» What you will do
What you output must match, exactly, the lines from the start of the records to the line containing "Piccolo persona", both ends kept and pictures excluded.

» Records for this task
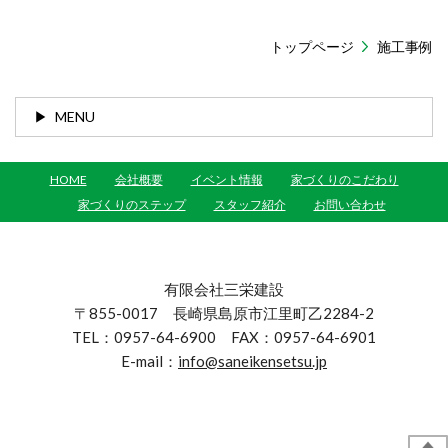
トップページ
施工事例
MENU
HOME
会社概要
イベント情報
家づくりのこだわり
家づくりのステップ
スタッフ紹介
お問い合わせ
有限会社三栄建設
〒855-0017 長崎県島原市江里町乙2284-2
TEL：0957-64-6900 FAX：0957-64-6901
E-mail：
info@saneikensetsu.jp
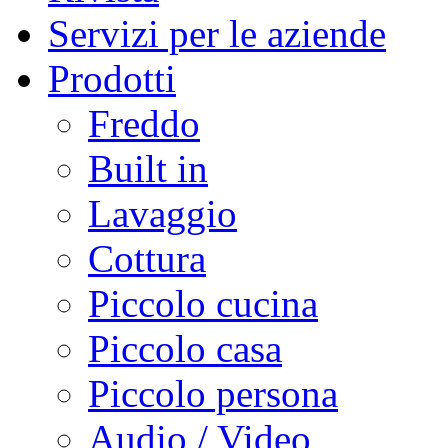
Servizi per le aziende
Prodotti
Freddo
Built in
Lavaggio
Cottura
Piccolo cucina
Piccolo casa
Piccolo persona
Audio / Video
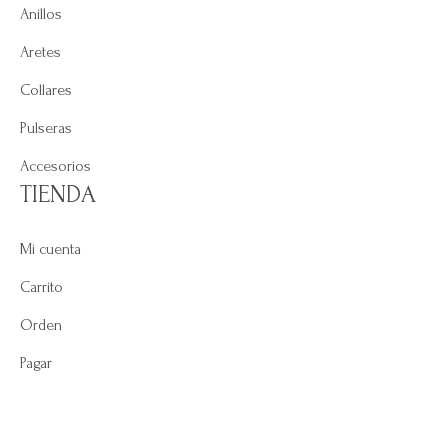
Anillos
Aretes
Collares
Pulseras
Accesorios
TIENDA
Mi cuenta
Carrito
Orden
Pagar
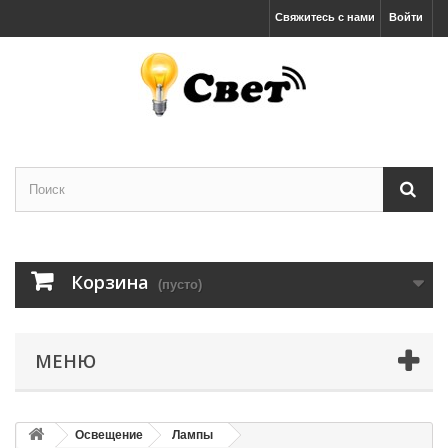
Свяжитесь с нами
Войти
Корзина
(пусто)
МЕНЮ
Освещение
Лампы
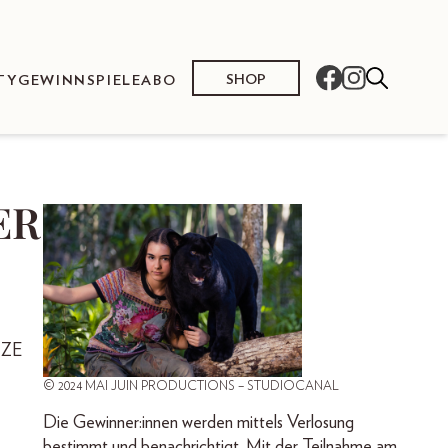
SHOP
TY
GEWINNSPIELE
ABO
ER
TZE
© 2024 MAI JUIN PRODUCTIONS – STUDIOCANAL
Die Gewinner:innen werden mittels Verlosung
bestimmt und benachrichtigt. Mit der Teilnahme am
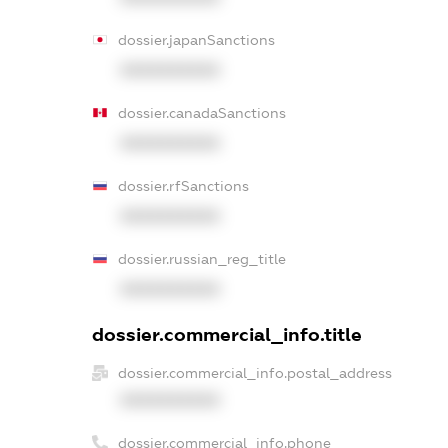
dossier.japanSanctions
XXXXXXXXXX
dossier.canadaSanctions
XXXXXXXXXX
dossier.rfSanctions
XXXXXXXXXX
dossier.russian_reg_title
XXXXXXXXXX
dossier.commercial_info.title
dossier.commercial_info.postal_address
XXXXXXXXXX
dossier.commercial_info.phone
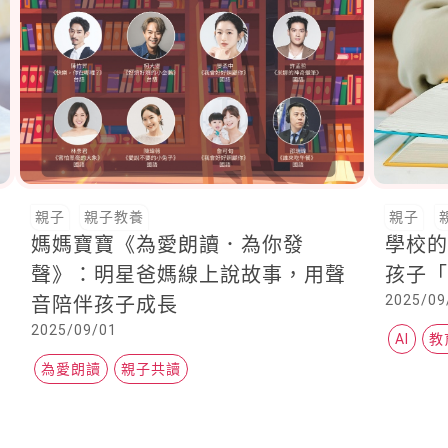
親子
親子教養
親子
媽媽寶寶《為愛朗讀．為你發
學校的
聲》：明星爸媽線上說故事，用聲
孩子
2025/09
音陪伴孩子成長
2025/09/01
AI
教
為愛朗讀
親子共讀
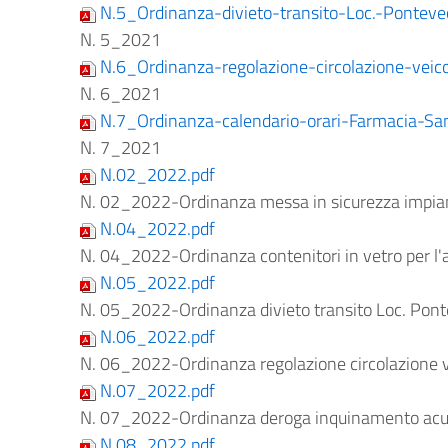
N.5_Ordinanza-divieto-transito-Loc.-Ponteve
N. 5_2021
N.6_Ordinanza-regolazione-circolazione-veic
N. 6_2021
N.7_Ordinanza-calendario-orari-Farmacia-San
N. 7_2021
N.02_2022.pdf
N. 02_2022-Ordinanza messa in sicurezza impian
N.04_2022.pdf
N. 04_2022-Ordinanza contenitori in vetro per l
N.05_2022.pdf
N. 05_2022-Ordinanza divieto transito Loc. Pon
N.06_2022.pdf
N. 06_2022-Ordinanza regolazione circolazione v
N.07_2022.pdf
N. 07_2022-Ordinanza deroga inquinamento acust
N.08_2022.pdf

» Finished exercise
トップページ
施工事例
MENU
HOME
会社概要
イベント情報
家づくりのこだわり
家づくりのステップ
スタッフ紹介
お問い合わせ
有限会社三栄建設
〒855-0017 長崎県島原市江里町乙2284-2
TEL：0957-64-6900 FAX：0957-64-6901
E-mail：
info@saneikensetsu.jp
Servizi per le aziende
Prodotti
Freddo
Built in
Lavaggio
Cottura
Piccolo cucina
Piccolo casa
Piccolo persona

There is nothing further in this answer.